In New York Esther is struck with her differences, in her ambitions and class background, from other women: there she meets Betsy, who is from Kansas and whose primary ambition is to marry a farmer. She also spends a lot of time with Doreen, a beautiful and snobby Southern belle who is a magnet for men. Esther is also faced with the fact that she's not sure what she wants to do after college; an older, successful editor at the magazine tries to mentor her. While in New York she also gets a life-threatening case of food-poisoning (from the food at a luncheon sponsored by another women's magazine). She goes on a date with a translator from the UN, and while she tries to seduce him, (partially to even things up between her and Buddy), nothing happens. And her last evening out before returning home, she attends a party with Doreen and is almost raped by a smooth-talking ladies-man.
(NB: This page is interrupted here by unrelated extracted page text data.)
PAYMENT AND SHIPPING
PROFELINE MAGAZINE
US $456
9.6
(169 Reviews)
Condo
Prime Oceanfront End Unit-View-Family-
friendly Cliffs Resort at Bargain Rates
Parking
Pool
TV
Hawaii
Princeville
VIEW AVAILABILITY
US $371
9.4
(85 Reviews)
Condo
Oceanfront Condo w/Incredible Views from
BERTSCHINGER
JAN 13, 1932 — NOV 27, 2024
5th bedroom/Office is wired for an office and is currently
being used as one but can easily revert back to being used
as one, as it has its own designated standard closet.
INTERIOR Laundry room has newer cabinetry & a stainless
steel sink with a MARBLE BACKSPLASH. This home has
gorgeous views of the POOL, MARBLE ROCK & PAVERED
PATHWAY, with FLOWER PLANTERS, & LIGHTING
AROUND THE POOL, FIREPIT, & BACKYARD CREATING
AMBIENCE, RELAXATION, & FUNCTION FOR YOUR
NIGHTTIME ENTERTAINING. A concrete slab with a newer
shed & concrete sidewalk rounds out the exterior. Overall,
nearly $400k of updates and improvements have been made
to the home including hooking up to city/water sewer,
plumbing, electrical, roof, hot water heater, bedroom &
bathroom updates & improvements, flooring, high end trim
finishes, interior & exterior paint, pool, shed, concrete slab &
Rather than affirm and clarify her goals, her month in New York only makes her more depressed and unsure about her place in the world. She had placed all her hopes on getting into an exclusive writing class at Harvard that summer; but when she arrives home, she finds the rejection letter, which devastates her. She writes to Buddy and breaks up with him and cancels her plan to live in Cambridge with friends and take summer classes. For weeks she can't sleep and refuses to bathe or change her clothes. She tries to write a novel; she attempts volunteering at a local hospital; she even visits her father's grave. But she's starting to feel like she's going crazy: she looks at the pages of a novel and the letters seem to turn into strange shapes; she tries to write a letter and it comes out looking like a child's scrawl. Her mother takes her to a psychiatrist, who recommends shock treatments, which are horrible and brutal. Esther begins to seriously consider killing herself, and ties to think about the most effective way. Finally, she leaves a note for her mother saying she's gone out; she fits herself into a secret hole in the basement of her house and takes a whole bottle of sleeping pills.
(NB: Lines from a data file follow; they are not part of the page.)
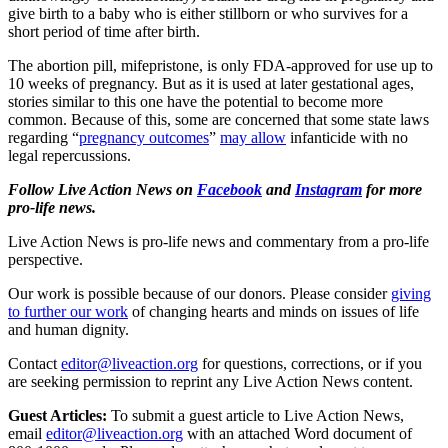
give birth to a baby who is either stillborn or who survives for a
short period of time after birth.
The abortion pill, mifepristone, is only FDA-approved for use up to
10 weeks of pregnancy. But as it is used at later gestational ages,
stories similar to this one have the potential to become more
common. Because of this, some are concerned that some state laws
regarding “
pregnancy outcomes
”
may allow
infanticide with no
legal repercussions.
Follow Live Action News on
Facebook
and
Instagram
for more
pro-life news.
Live Action News is pro-life news and commentary from a pro-life
perspective.
Our work is possible because of our donors. Please consider
giving
to further our work
of changing hearts and minds on issues of life
and human dignity.
Contact
editor@liveaction.org
for questions, corrections, or if you
are seeking permission to reprint any Live Action News content.
Guest Articles:
To submit a guest article to Live Action News,
email
editor@liveaction.org
with an attached Word document of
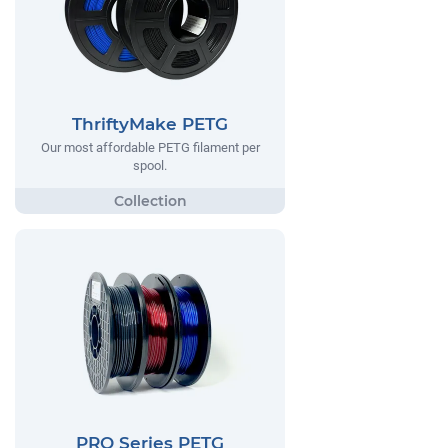
ThriftyMake PETG
Our most affordable PETG filament per
spool.
PRO Series PETG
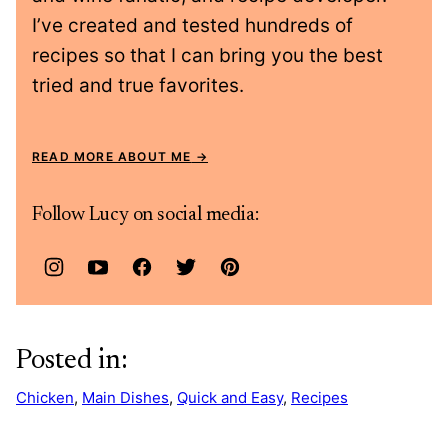
I’ve created and tested hundreds of
recipes so that I can bring you the best
tried and true favorites.
READ MORE ABOUT ME
Follow Lucy on social media:
Posted in:
Chicken
,
Main Dishes
,
Quick and Easy
,
Recipes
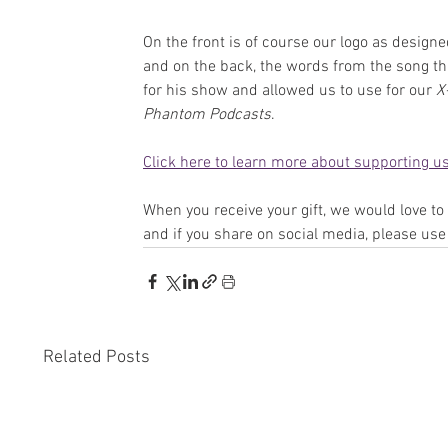
On the front is of course our logo as designe
and on the back, the words from the song th
for his show and allowed us to use for our 
X
Phantom Podcasts
.
Click here to learn more about supporting us
When you receive your gift, we would love t
and if you share on social media, please use
Related Posts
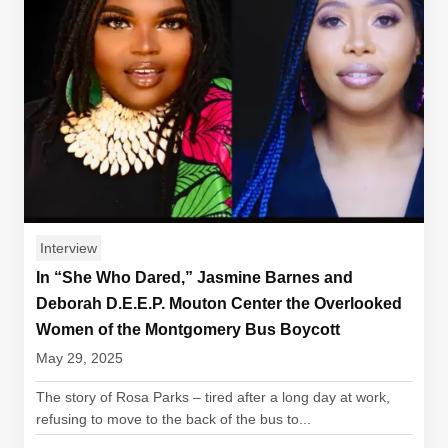
Interview
In “She Who Dared,” Jasmine Barnes and
Deborah D.E.E.P. Mouton Center the Overlooked
Women of the Montgomery Bus Boycott
May 29, 2025
The story of Rosa Parks – tired after a long day at work,
refusing to move to the back of the bus to...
Her body is found, days later, by her mother, and she's rushed to the hospital. Although bruised and battered, she survives and is transferred to a mental hospital where things only seem to get worse. Then Mrs. Guinea, the woman who sponsored her scholarship at college, intervenes and offers to pay for her treatment at a private hospital. There Esther sees Joan, a woman she knew from both home and college and who had dated Buddy before her. Esther eventually improves and is given more and more privileges, but not before she undergoes shock treatments again, although they're very different this time, much less painful and traumatic. With a referral from her doctor, she's even fitted for a diaphragm. Out one evening in Cambridge, she meets a young professor, who she decides to seduce (she does not disclose, of course, that she is a mental patient). He doesn't believe she's a virgin, and when he tries to penetrate her, he tears something and she starts bleeding profusely. She goes to her friend Joan's house (Joan was still being treated but living "out" of the hospital) who takes her to the emergency room.
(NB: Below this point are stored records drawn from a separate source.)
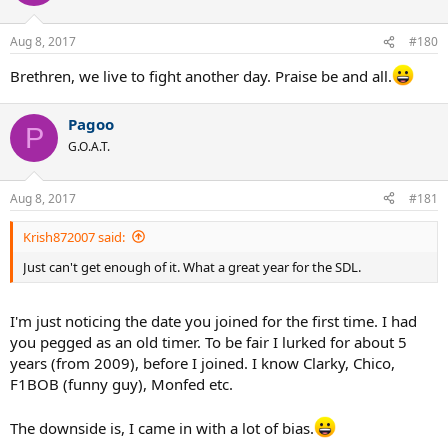
Aug 8, 2017
#180
Brethren, we live to fight another day. Praise be and all.
Pagoo
P
G.O.A.T.
Aug 8, 2017
#181
Krish872007 said:
Just can't get enough of it. What a great year for the SDL.
I'm just noticing the date you joined for the first time. I had
you pegged as an old timer. To be fair I lurked for about 5
years (from 2009), before I joined. I know Clarky, Chico,
F1BOB (funny guy), Monfed etc.
The downside is, I came in with a lot of bias.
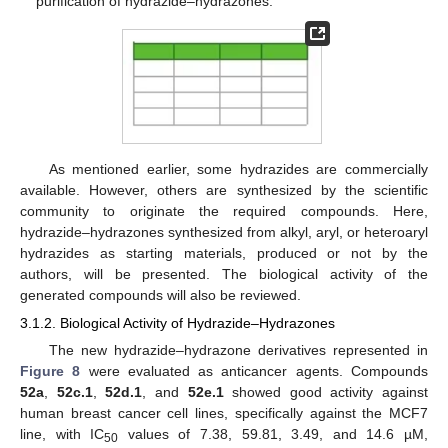
purification of hydrazide–hydrazones.
As mentioned earlier, some hydrazides are commercially
available. However, others are synthesized by the scientific
community to originate the required compounds. Here,
hydrazide–hydrazones synthesized from alkyl, aryl, or heteroaryl
hydrazides as starting materials, produced or not by the
authors, will be presented. The biological activity of the
generated compounds will also be reviewed.
3.1.2. Biological Activity of Hydrazide–Hydrazones
The new hydrazide–hydrazone derivatives represented in
Figure 8
were evaluated as anticancer agents. Compounds
52a
,
52c.1
,
52d.1
, and
52e.1
showed good activity against
human breast cancer cell lines, specifically against the MCF7
line, with IC
values of 7.38, 59.81, 3.49, and 14.6 µM,
50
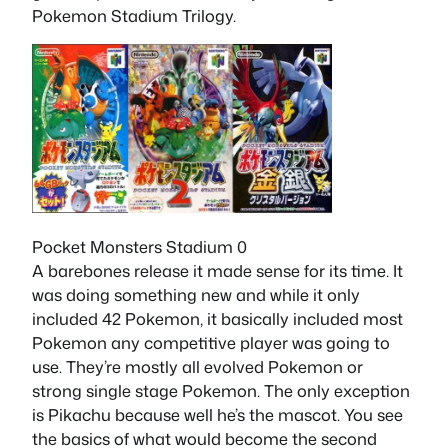
Pokemon Stadium Trilogy.
Pocket Monsters Stadium 0
A barebones release it made sense for its time. It
was doing something new and while it only
included 42 Pokemon, it basically included most
Pokemon any competitive player was going to
use. They’re mostly all evolved Pokemon or
strong single stage Pokemon. The only exception
is Pikachu because well he’s the mascot. You see
the basics of what would become the second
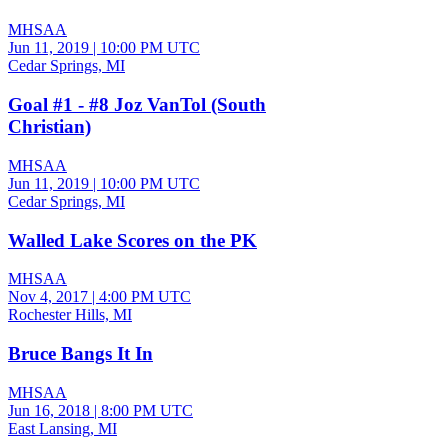
MHSAA
Jun 11, 2019
|
10:00 PM UTC
Cedar Springs, MI
Goal #1 - #8 Joz VanTol (South
Christian)
MHSAA
Jun 11, 2019
|
10:00 PM UTC
Cedar Springs, MI
Walled Lake Scores on the PK
MHSAA
Nov 4, 2017
|
4:00 PM UTC
Rochester Hills, MI
Bruce Bangs It In
MHSAA
Jun 16, 2018
|
8:00 PM UTC
East Lansing, MI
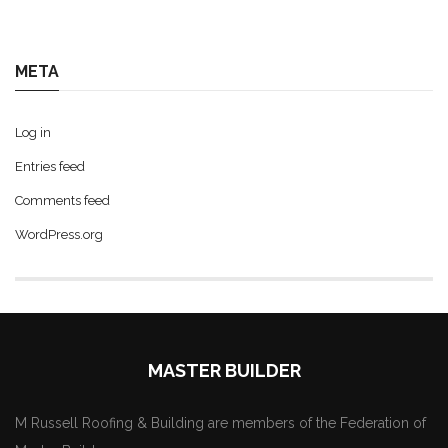
META
Log in
Entries feed
Comments feed
WordPress.org
MASTER BUILDER
M Russell Roofing & Building are members of the Federation of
Days later, Esther is told Joan has, inexplicably, committed suicide. But Esther only seems to be improving, although she has great doubts about her future. Buddy comes to visit her, and asks if she thinks he (literally) drives women (Esther and Joan) crazy; she says no. But he wonders out loud who she will marry; she echoes this wonder - who would have her now?. On the last page of the novel Esther is scheduled to go before the hospital's review board to see if she'd be released and allowed to return to college. Although she feels immensely better than when she was admitted, Esther hopes the "bell jar" of insanity doesn't descend on her again.